*** MATERIAL TO PROCESS
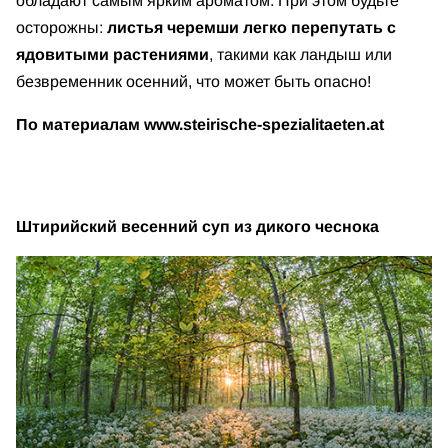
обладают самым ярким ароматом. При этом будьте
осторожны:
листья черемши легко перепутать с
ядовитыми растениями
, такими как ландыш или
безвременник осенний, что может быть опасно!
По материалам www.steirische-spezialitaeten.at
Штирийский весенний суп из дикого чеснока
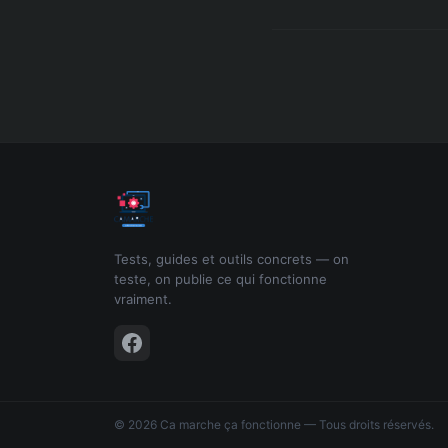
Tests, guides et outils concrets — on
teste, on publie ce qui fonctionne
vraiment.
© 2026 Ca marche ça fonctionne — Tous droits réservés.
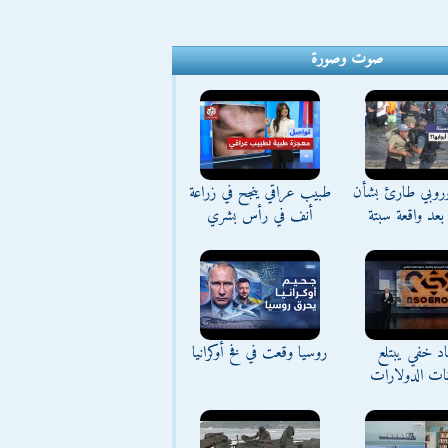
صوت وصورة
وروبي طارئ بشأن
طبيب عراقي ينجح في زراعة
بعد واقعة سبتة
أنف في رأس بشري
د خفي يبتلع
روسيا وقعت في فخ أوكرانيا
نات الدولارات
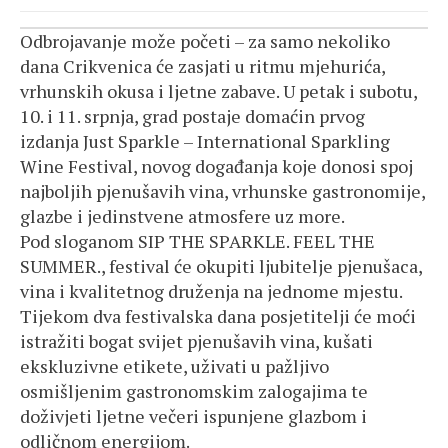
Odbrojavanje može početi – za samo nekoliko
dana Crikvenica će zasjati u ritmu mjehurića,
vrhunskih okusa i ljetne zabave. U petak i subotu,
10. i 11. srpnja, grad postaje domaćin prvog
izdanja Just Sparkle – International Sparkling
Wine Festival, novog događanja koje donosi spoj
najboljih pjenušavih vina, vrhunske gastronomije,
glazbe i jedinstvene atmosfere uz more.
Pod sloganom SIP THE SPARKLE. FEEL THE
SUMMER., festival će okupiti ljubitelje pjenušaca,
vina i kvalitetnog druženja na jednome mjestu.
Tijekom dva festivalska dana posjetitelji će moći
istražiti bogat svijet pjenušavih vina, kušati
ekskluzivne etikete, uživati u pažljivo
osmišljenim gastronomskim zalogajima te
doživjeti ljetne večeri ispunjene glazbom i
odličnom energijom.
******
*** MATERIAL TO PROCESS
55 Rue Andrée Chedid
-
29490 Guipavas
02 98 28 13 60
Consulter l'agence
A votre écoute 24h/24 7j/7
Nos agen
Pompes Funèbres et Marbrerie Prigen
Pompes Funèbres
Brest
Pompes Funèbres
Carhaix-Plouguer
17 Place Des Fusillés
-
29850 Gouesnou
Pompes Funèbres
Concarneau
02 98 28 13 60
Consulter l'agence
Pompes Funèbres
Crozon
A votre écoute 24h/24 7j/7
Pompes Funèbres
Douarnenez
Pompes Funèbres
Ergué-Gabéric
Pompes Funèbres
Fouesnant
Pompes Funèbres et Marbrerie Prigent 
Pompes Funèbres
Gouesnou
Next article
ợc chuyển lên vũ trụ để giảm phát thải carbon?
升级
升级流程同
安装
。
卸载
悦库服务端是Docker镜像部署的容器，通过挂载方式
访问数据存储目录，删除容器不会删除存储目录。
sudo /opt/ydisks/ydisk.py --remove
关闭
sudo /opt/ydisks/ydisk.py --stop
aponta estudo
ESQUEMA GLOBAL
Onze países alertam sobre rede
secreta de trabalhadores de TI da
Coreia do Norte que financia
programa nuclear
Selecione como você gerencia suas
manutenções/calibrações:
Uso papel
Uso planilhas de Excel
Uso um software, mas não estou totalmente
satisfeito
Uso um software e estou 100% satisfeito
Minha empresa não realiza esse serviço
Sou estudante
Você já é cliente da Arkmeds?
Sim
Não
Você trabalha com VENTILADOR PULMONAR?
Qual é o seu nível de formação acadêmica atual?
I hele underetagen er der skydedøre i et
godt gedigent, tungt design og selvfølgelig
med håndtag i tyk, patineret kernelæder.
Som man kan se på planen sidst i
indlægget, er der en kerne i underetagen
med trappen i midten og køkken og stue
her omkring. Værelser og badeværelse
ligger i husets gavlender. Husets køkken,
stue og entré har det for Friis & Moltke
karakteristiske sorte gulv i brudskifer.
******
▶ AIM OF THE EXERCISE: There is a run of lines above from the one with "med håndtag i tyk, patineret kernelæder." to the one with "karakteristiske sorte gulv i brudskifer."; print exactly that run, both ends included, and nothing else.

▶ EXERCISE OUTPUT:
med håndtag i tyk, patineret kernelæder.
Som man kan se på planen sidst i
indlægget, er der en kerne i underetagen
med trappen i midten og køkken og stue
her omkring. Værelser og badeværelse
ligger i husets gavlender. Husets køkken,
stue og entré har det for Friis & Moltke
karakteristiske sorte gulv i brudskifer.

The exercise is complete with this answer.